Dois anos e meio após um hiato sem precedentes nas peças de teatro do Brasil e do mundo, ocasionado pela pandemia, é um alento constatar que atores e atrizes na faixa dos 80 (ou próximos a essa idade) não só estão retornando aos palcos como também encarando papéis de destaque.

“Eu achava muito difícil voltar depois disso tudo, ainda mais numa grande produção”, diz Walderez de Barros, que completou os 80 anos reclusa. “Todos envelhecemos durante a pandemia, mas, para quem está na minha faixa de idade, dois anos é muita coisa.”

Antes de ver “o mundo fechar”, ­Walderez ensaiava, com a Companhia da Memória, a montagem dupla de As Três Irmãs e A Semente da Romã. Veio o ­lockdown e, com ele, todas as incertezas – sobre a peça e a vida. Mas o pior baque estava por vir: pouco mais de um ano depois, Sergio Mamberti, seu colega de cena, morreu de falência múltipla dos órgãos. “Foi um choque. Eu queria desistir, achei que seria muito doloroso continuar no projeto. Mas aí o Antonio Petrin entrou, e eles acabaram me convencendo a fazer como uma homenagem ao meu grande amigo.”

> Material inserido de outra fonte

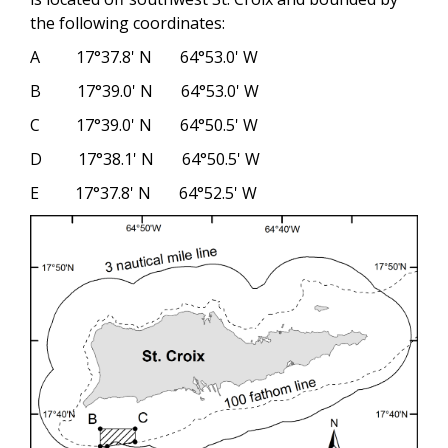
the following coordinates:
A 17°37.8' N 64°53.0' W
B 17°39.0' N 64°53.0' W
C 17°39.0' N 64°50.5' W
D 17°38.1' N 64°50.5' W
E 17°37.8' N 64°52.5' W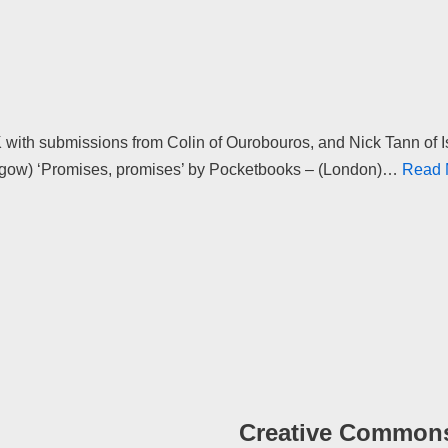
 with submissions from Colin of Ourobouros, and Nick Tann of I
sgow) ‘Promises, promises’ by Pocketbooks – (London)…
Read 
Creative Common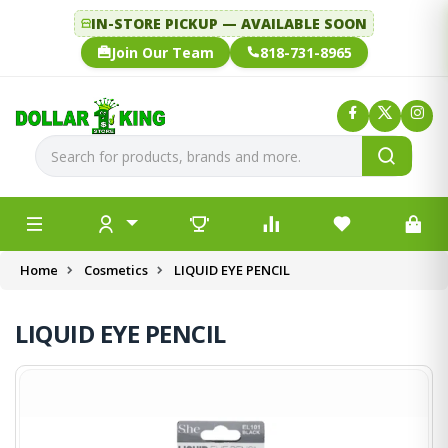
IN-STORE PICKUP — AVAILABLE SOON
Join Our Team
818-731-8965
Home
Cosmetics
LIQUID EYE PENCIL
LIQUID EYE PENCIL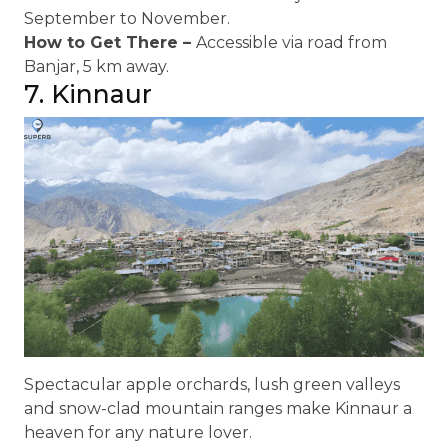
September to November.
How to Get There –
Accessible via road from
Banjar, 5 km away.
7. Kinnaur
Spectacular apple orchards, lush green valleys
and snow-clad mountain ranges make Kinnaur a
heaven for any nature lover.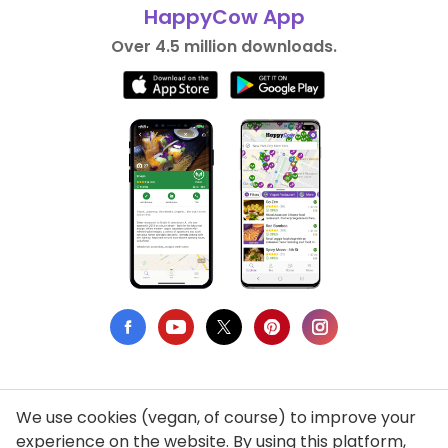
HappyCow App
Over 4.5 million downloads.
We use cookies (vegan, of course) to improve your
Privacy Policy
experience on the website. By using this platform,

“De início, estranhei. Eu, com 89 anos, vou fazer essa personagem?”, conta Léa Garcia

A temporada paulistana durou dois meses e foi um sucesso, apesar (ou talvez por causa) do formato ousado: as peças acontecem simultaneamente, com o palco dividido ao meio e duas plateias, uma delas com fone de ouvido. “Se a idade já não me permite fazer coisas de grande esforço físico, tenho ao menos de buscar coisas diferentes”, ri Walderez. “Os dois neurônios que restam deram conta do recado.”

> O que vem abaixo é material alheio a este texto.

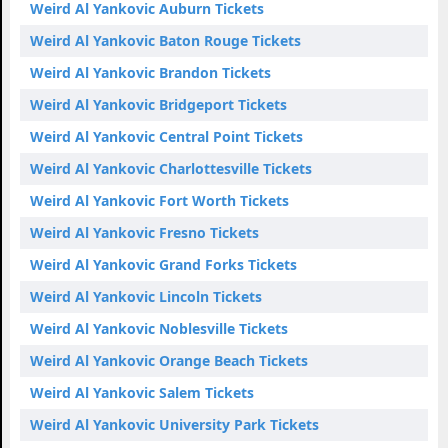
Weird Al Yankovic Auburn Tickets
Weird Al Yankovic Baton Rouge Tickets
Weird Al Yankovic Brandon Tickets
Weird Al Yankovic Bridgeport Tickets
Weird Al Yankovic Central Point Tickets
Weird Al Yankovic Charlottesville Tickets
Weird Al Yankovic Fort Worth Tickets
Weird Al Yankovic Fresno Tickets
Weird Al Yankovic Grand Forks Tickets
Weird Al Yankovic Lincoln Tickets
Weird Al Yankovic Noblesville Tickets
Weird Al Yankovic Orange Beach Tickets
Weird Al Yankovic Salem Tickets
Weird Al Yankovic University Park Tickets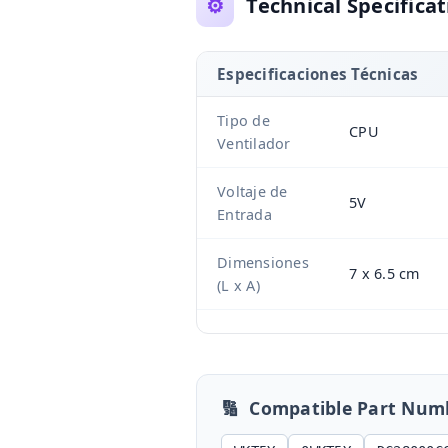
⚙️
Technical Specificat
Especificaciones Técnicas
Tipo de
CPU
Ventilador
Voltaje de
5V
Entrada
Dimensiones
7 x 6.5 cm
(L x A)
🔢
Compatible Part Num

Por ser o teatro um ofício fisicamente desafiador, seguir em cena, a partir dos 70, exige, quase sempre, a coragem de lidar com algumas limitações. Ao ser convidada para fazer A Vida Não É Justa, Léa Garcia, de primeira, disse não. A atriz teve Chikungunya quatro anos atrás, e a doença deixou sequela, comprometendo sua mobilidade. Mas, depois de algumas conversas, ela cedeu aos pedidos do produtor Eduardo Barata e de Tonico Pereira, que dirige o espetáculo e adaptou as cenas com a atriz para deixá-la confortável, ao lado de Emiliano Queiroz, de 86 anos.

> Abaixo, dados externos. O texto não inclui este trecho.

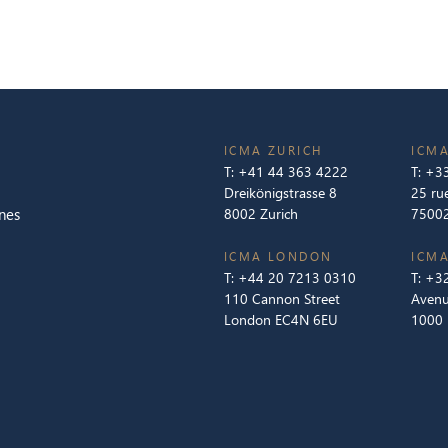
ICMA ZURICH
ICMA
T:
+41 44 363 4222
T:
+33
Dreikönigstrasse 8
25 ru
nes
8002 Zurich
75002
ICMA LONDON
ICMA
T:
+44 20 7213 0310
T:
+32
110 Cannon Street
Avenu
London EC4N 6EU
1000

Com 50 apresentações no Rio, temporada garantida em Niterói e convites para São Paulo, Belo Horizonte e Fortaleza, Barata vê com satisfação o fato de os dois idosos serem um dos motivos do sucesso do espetáculo. “São dois ícones do teatro brasileiro, e é uma honra contar com eles”, diz. “Quando comentava que tinha convidado dona Léa e seu Emiliano, tinha gente que dizia: ‘Mas eles não estão com dificuldade de locomoção’? E eu respondia: ‘E daí? Teatro é vida, e a vida é imperfeita’. O palco deve ser um espaço de reflexão sobre o corpo do artista.”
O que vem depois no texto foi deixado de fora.